### Task details
Select, from the data, each line where "Privacy" occurs.

(Stored records)

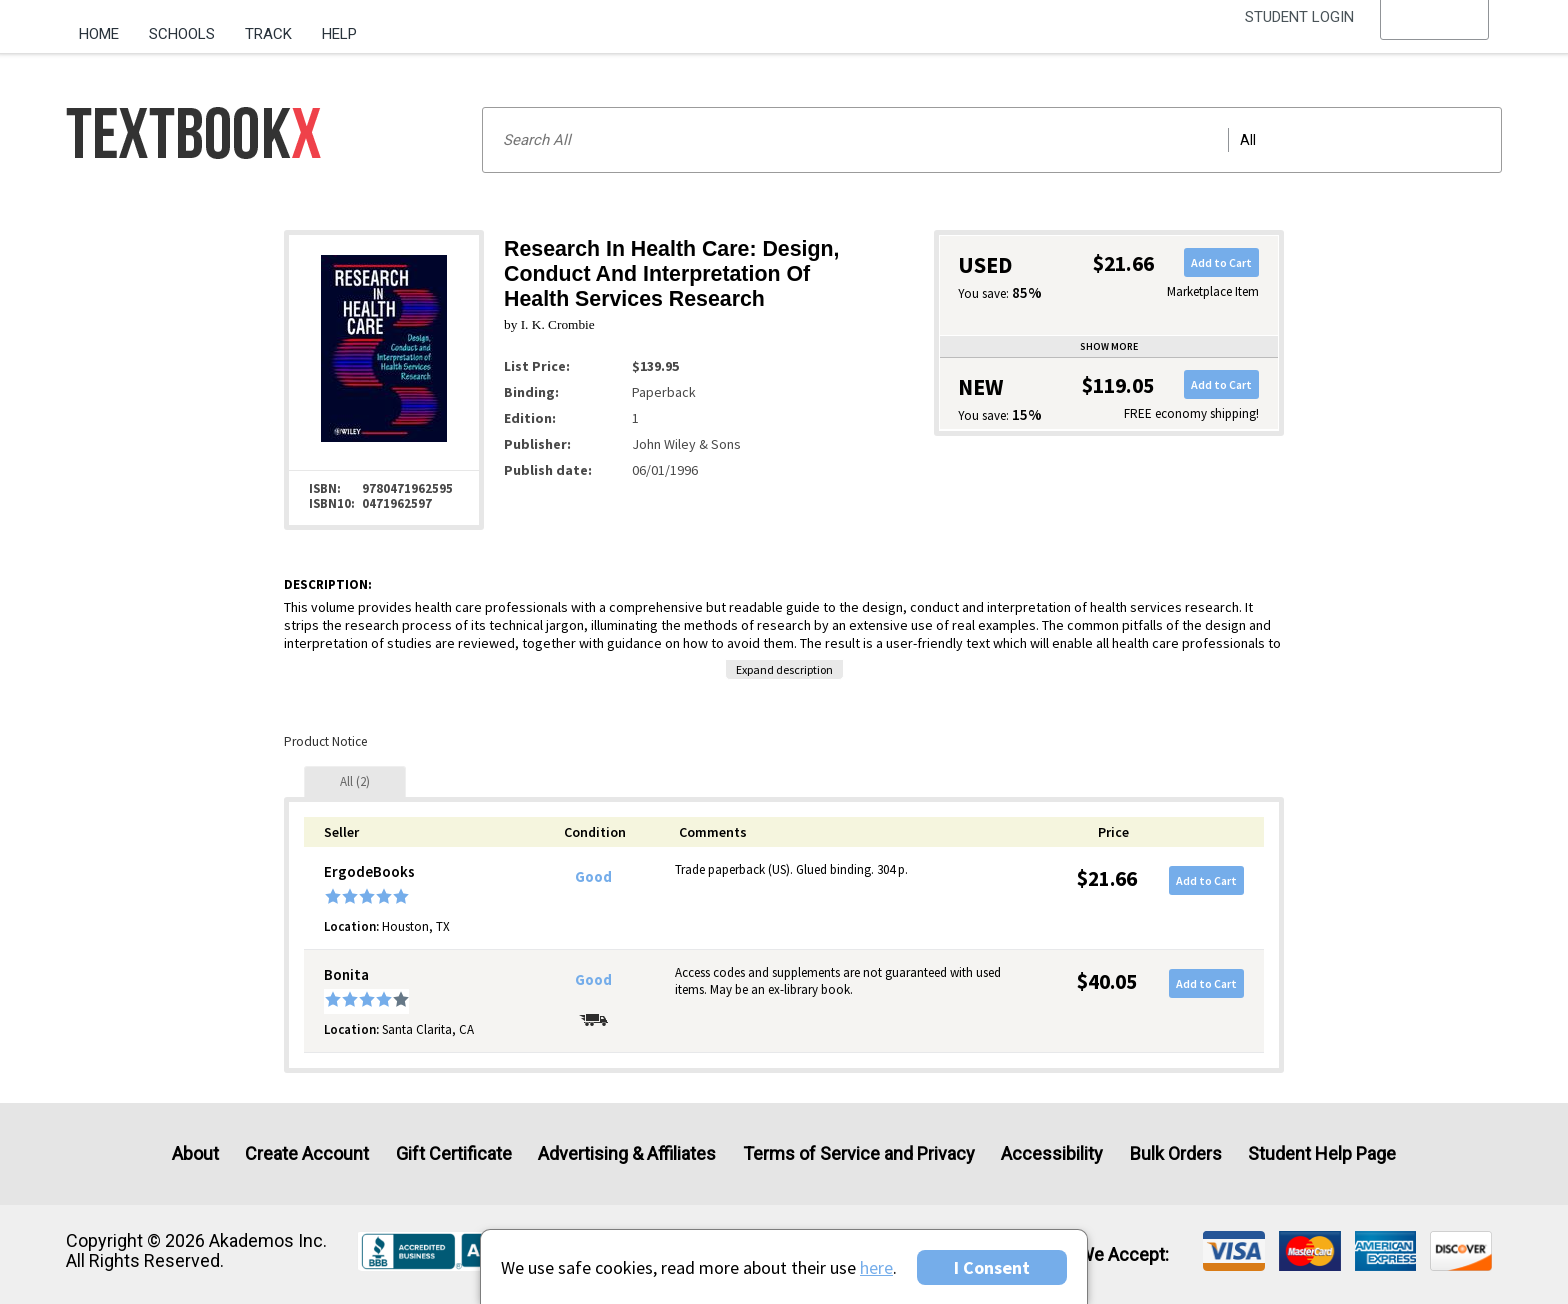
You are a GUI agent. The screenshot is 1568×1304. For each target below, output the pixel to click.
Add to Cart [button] (1221, 262)
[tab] (355, 781)
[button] (1435, 35)
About (195, 1153)
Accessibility (1052, 1153)
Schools (182, 34)
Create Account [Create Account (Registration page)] (307, 1153)
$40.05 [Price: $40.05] (1107, 981)
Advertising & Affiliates (627, 1153)
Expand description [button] (784, 669)
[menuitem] (106, 27)
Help (339, 34)
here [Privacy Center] (876, 1267)
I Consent (992, 1267)
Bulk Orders (1176, 1153)
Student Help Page (1322, 1153)
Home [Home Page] (99, 34)
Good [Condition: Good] (593, 877)
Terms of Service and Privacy (859, 1153)
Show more (1109, 346)
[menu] (1435, 35)
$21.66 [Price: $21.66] (1107, 878)
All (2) (355, 781)
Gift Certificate (454, 1153)
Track (268, 34)
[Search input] (992, 140)
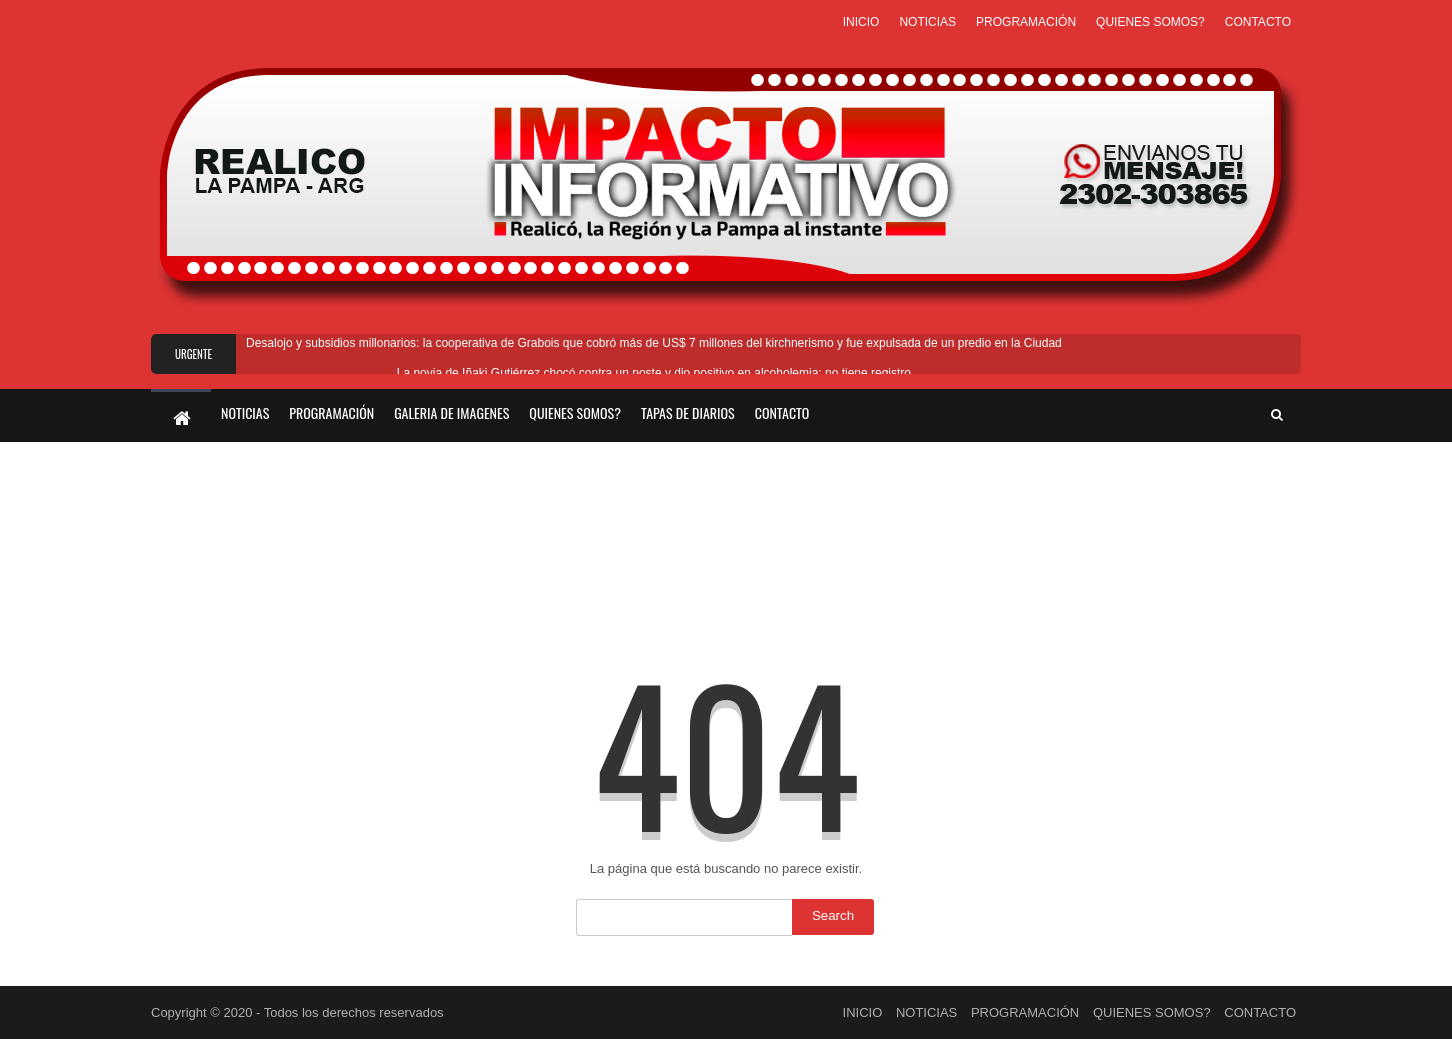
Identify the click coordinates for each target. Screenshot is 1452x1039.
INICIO (861, 22)
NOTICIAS (927, 22)
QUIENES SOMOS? (1150, 22)
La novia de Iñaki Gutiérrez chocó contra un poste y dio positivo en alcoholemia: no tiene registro (654, 373)
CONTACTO (1258, 22)
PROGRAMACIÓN (1026, 22)
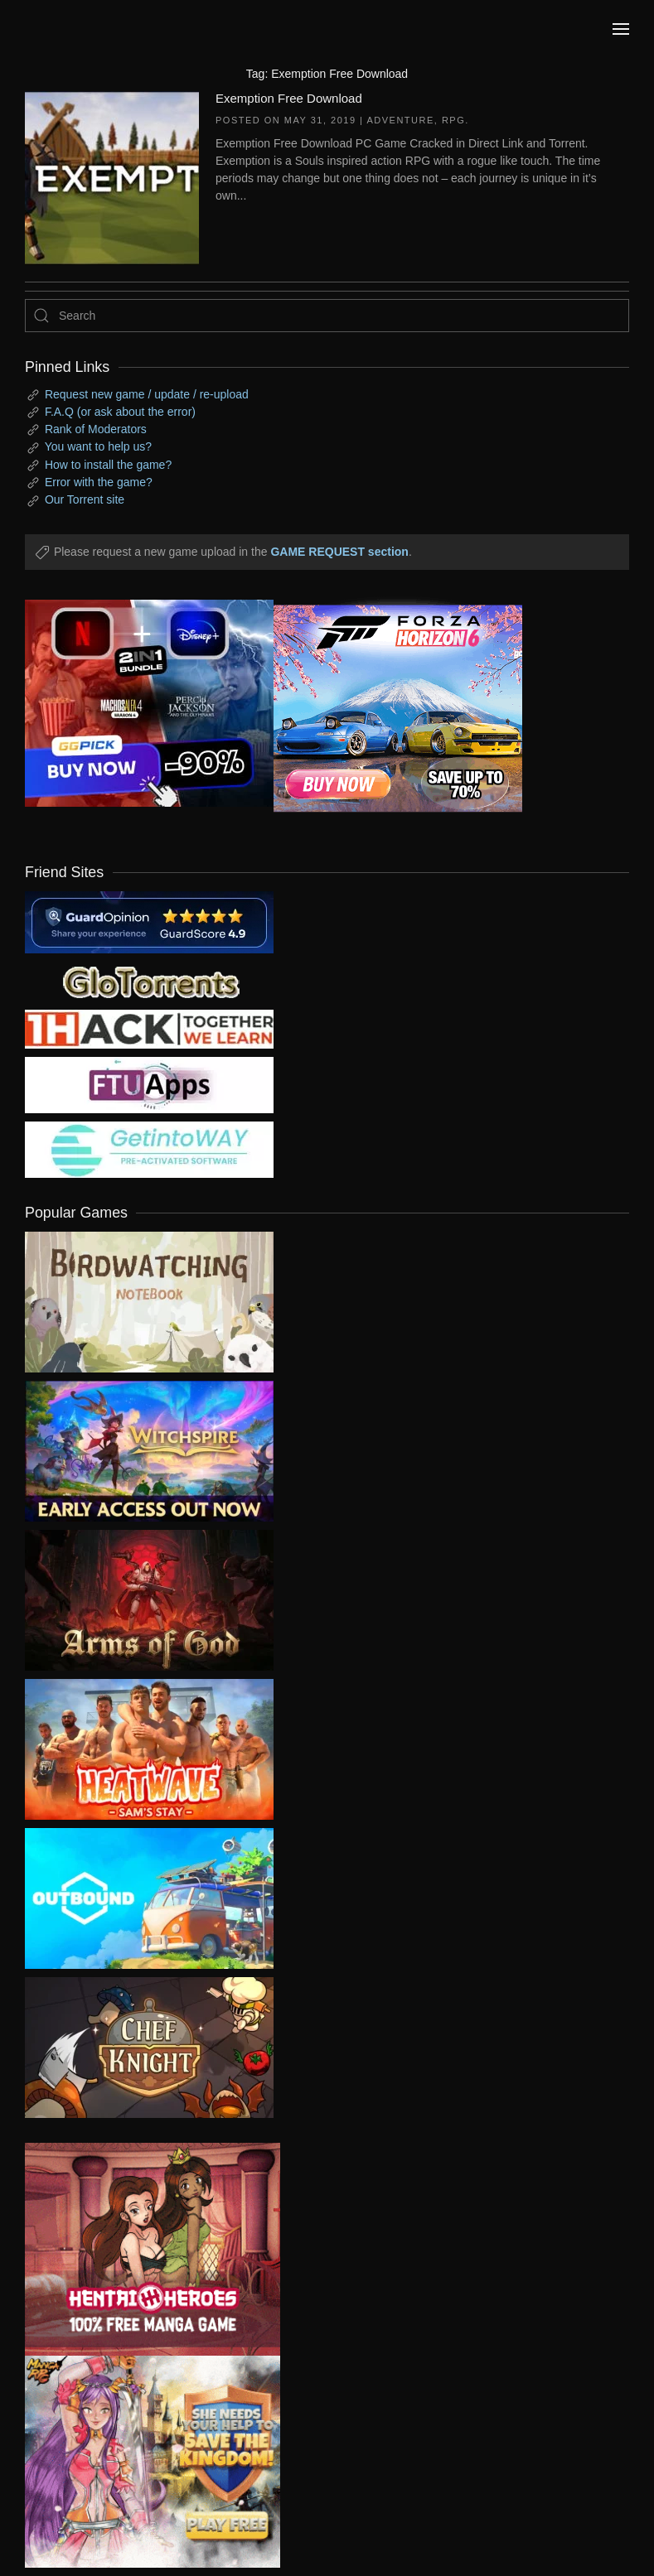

### Result
here [Privacy Center] (876, 1267)
Terms of Service and Privacy (859, 1153)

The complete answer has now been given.